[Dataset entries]

● ● ● ●

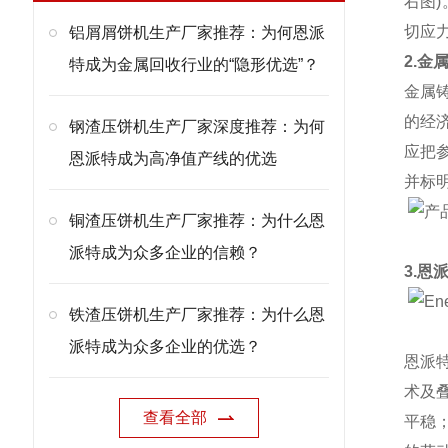
右图
切应
铝屑屑饼机生产厂家推荐：为何恩派
2.金
特成为金属回收行业的“隐形优选”？
金属
的经
钢渣压饼机生产厂家深度推荐：为何
应把
恩派特成为高净值产线的优选
并标
铜渣压饼机生产厂家推荐：为什么恩
派特成为众多企业的信赖？
3.恩
铁渣压饼机生产厂家推荐：为什么恩
派特成为众多企业的优选？
恩派
术及
查看全部
平稳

● ● ● ●

**Task**
Which of the lines above include the word "为什么恩"? List those lines.

**Solution to this problem**
铜渣压饼机生产厂家推荐：为什么恩
铁渣压饼机生产厂家推荐：为什么恩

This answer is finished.